*What this task involves*:
Faithfully repeat each entry below, minus the pictures.

*Data for this task*:
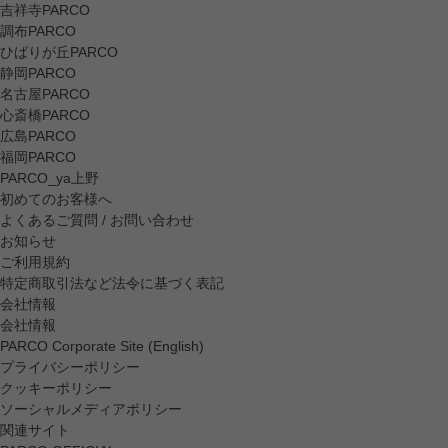
吉祥寺PARCO
調布PARCO
ひばりが丘PARCO
静岡PARCO
名古屋PARCO
心斎橋PARCO
広島PARCO
福岡PARCO
PARCO_ya上野
初めてのお客様へ
よくあるご質問 / お問い合わせ
お知らせ
ご利用規約
特定商取引法など法令に基づく表記
会社情報
会社情報
PARCO Corporate Site (English)
プライバシーポリシー
クッキーポリシー
ソーシャルメディアポリシー
関連サイト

*Problem solution*:
吉祥寺PARCO
調布PARCO
ひばりが丘PARCO
静岡PARCO
名古屋PARCO
心斎橋PARCO
広島PARCO
福岡PARCO
PARCO_ya上野
初めてのお客様へ
よくあるご質問 / お問い合わせ
お知らせ
ご利用規約
特定商取引法など法令に基づく表記
会社情報
会社情報
PARCO Corporate Site (English)
プライバシーポリシー
クッキーポリシー
ソーシャルメディアポリシー
関連サイト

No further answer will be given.